202203680/1/R3.
Datum uitspraak: 14 februari 2024
AFDELING
BESTUURSRECHTSPRAAK
Uitspraak op het hoger beroep van:
Scooter Center Den Haag B.V. (hierna: Scooter Center), gevestigd te Den Haag,
appellante,
tegen de uitspraak van de rechtbank Den Haag van 9 mei 2022 in zaak nr. 20/3382 in het geding tussen:
Scooter Center
en
het college van burgemeester en wethouders van Den Haag.
Procesverloop
Bij besluit van 29 mei 2018 heeft het college Scooter Center onder oplegging van een dwangsom gelast om het reclamebord op de gevel van het winkelpand aan de Rijswijkseweg 184 in Den Haag te verwijderen en verwijderd te houden.
Bij besluit van 20 november 2018 heeft het college het door Scooter Center daartegen gemaakte bezwaar ongegrond verklaard.
Bij uitspraak van 18 oktober 2019 heeft de rechtbank Den Haag het door Scooter Center daartegen ingestelde beroep gegrond verklaard, het besluit van 20 november 2018 vernietigd en het college opgedragen om een nieuw besluit op bezwaar te nemen.

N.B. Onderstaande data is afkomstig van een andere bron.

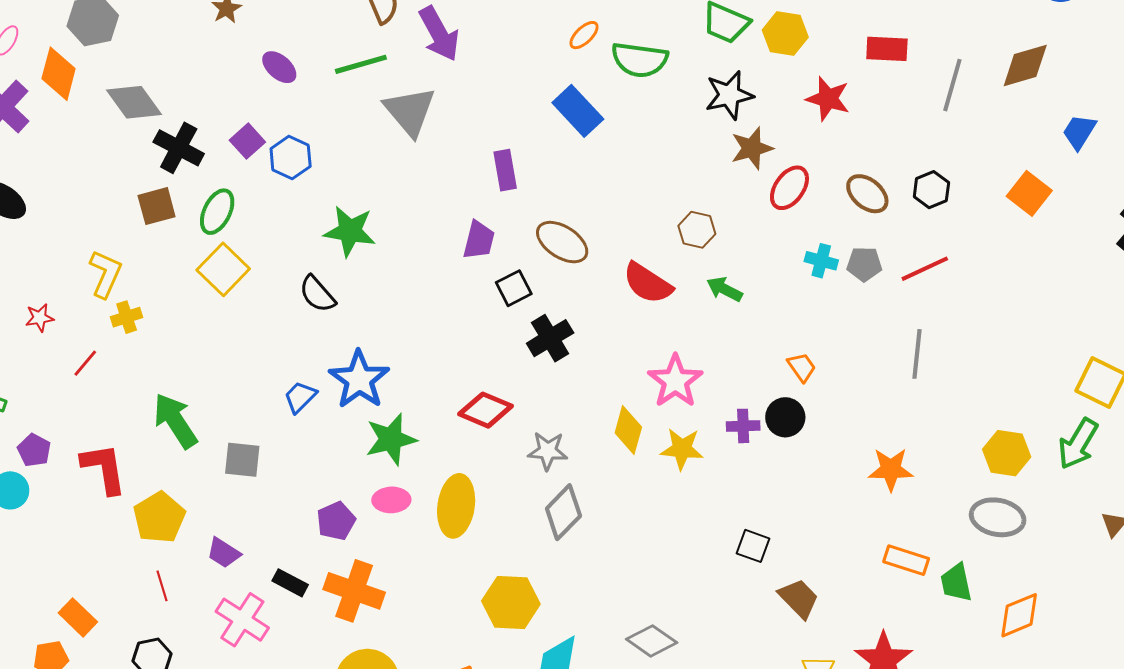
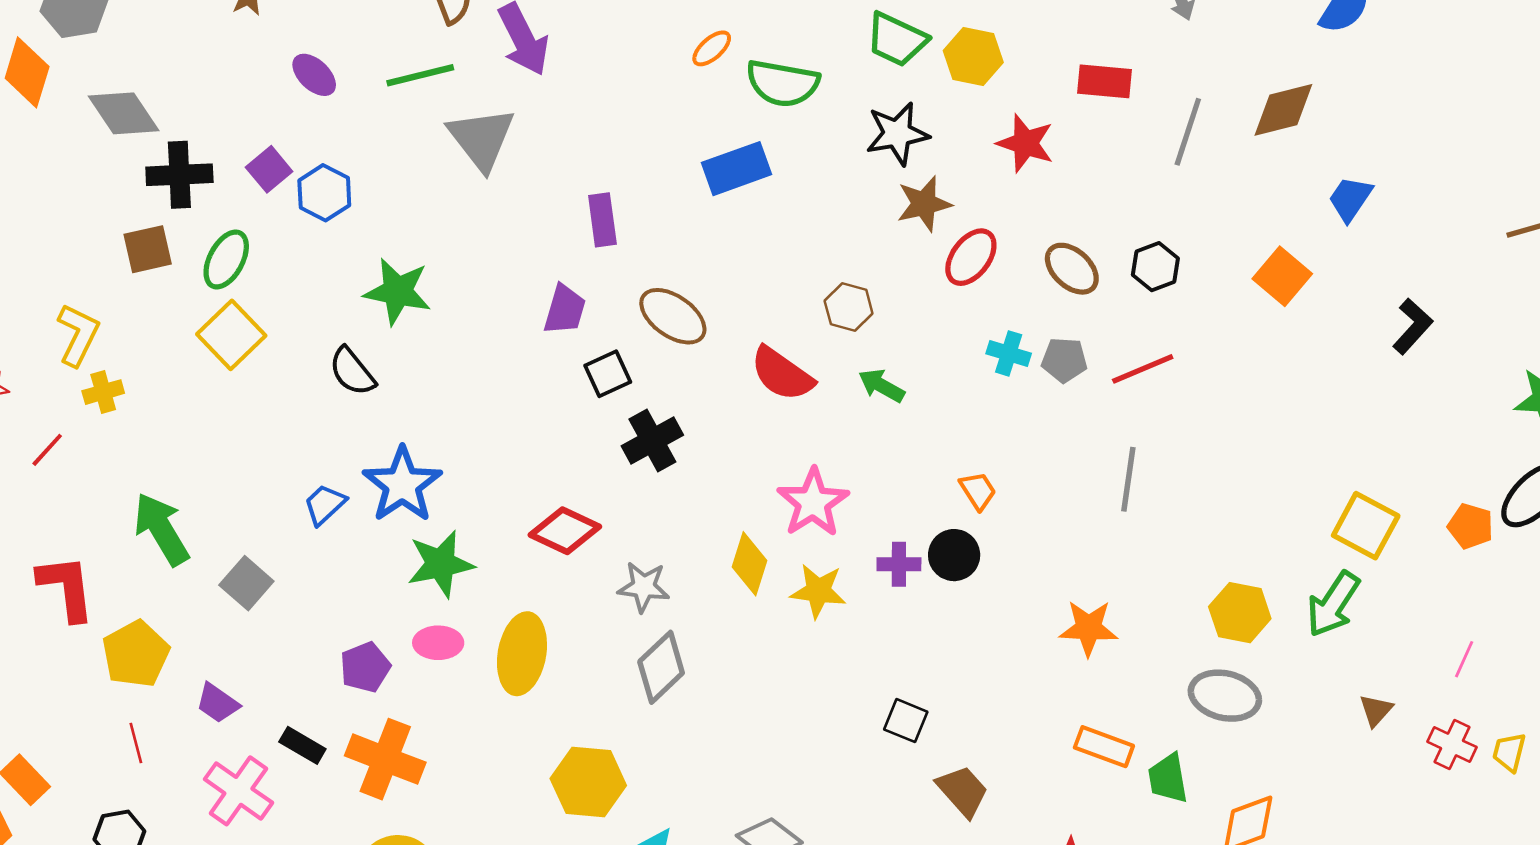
blue rectangle: (578, 111) -> (736, 169), moved, turned -69
black cross: (179, 148) -> (179, 175), turned -33
gray square: (242, 460) -> (246, 583), turned 33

Bij besluit van 1 april 2020 heeft het college ter uitvoering van de uitspraak van de rechtbank opnieuw op het bezwaar van Scooter Center tegen het besluit van 29 mei 2018 beslist. Het college heeft het bezwaar tegen het besluit gegrond verklaard en onder wijziging van de motivering het besluit in stand gelaten.

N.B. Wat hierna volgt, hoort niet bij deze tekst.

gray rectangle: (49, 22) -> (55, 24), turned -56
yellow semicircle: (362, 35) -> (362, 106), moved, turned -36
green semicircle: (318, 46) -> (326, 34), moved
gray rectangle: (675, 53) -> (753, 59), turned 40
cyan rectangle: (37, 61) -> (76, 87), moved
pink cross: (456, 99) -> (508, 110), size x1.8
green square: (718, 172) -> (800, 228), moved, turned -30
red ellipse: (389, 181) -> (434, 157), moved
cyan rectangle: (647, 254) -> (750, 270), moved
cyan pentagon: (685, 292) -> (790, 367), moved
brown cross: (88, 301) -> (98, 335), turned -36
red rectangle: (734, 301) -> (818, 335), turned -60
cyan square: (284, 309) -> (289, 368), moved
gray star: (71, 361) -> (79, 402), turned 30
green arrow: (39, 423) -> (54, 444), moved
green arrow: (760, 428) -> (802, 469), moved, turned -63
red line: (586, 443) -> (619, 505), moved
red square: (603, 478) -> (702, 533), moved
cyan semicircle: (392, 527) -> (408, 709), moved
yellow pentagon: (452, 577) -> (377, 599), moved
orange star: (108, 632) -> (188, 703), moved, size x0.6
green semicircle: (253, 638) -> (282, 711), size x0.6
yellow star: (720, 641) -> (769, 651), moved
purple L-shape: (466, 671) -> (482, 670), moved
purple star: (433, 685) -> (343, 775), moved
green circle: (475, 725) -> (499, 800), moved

Bij uitspraak van 9 mei 2022 heeft de rechtbank Den Haag het door Scooter Center daartegen ingestelde beroep gegrond verklaard, het bestreden besluit vernietigd en bepaald dat de rechtsgevolgen van het bestreden besluit in stand blijven.
Tegen deze uitspraak heeft Scooter Center hoger beroep ingesteld.
Scooter Center heeft een nader stuk ingediend.
De Afdeling heeft de zaak behandeld op de zitting van 9 januari 2024, waar Scooter Center, vertegenwoordigd door mr. B. Özates, advocaat te Rotterdam, en het college, vertegenwoordigd door mr. M.C. Remeijer-Schmitz, zijn verschenen.
Overwegingen
Overgangsrecht inwerkingtreding Omgevingswet
1. Op 1 januari 2024 zijn de Omgevingswet en de Invoeringswet Omgevingswet in werking getreden. Als vóór het tijdstip van inwerkingtreding van de Omgevingswet een overtreding heeft plaatsgevonden, is aangevangen of het gevaar voor een overtreding klaarblijkelijk dreigde, en vóór dat tijdstip een last onder dwangsom is opgelegd voor die overtreding of dreigende overtreding, dan blijft op grond van artikel 4.23, eerste lid, van de Invoeringswet Omgevingswet op die opgelegde last onder dwangsom het recht zoals dat gold onmiddellijk vóór het tijdstip van inwerkingtreding van de Omgevingswet van toepassing tot het tijdstip waarop de last volledig is uitgevoerd, de dwangsom volledig is verbeurd en betaald, of de last is opgeheven.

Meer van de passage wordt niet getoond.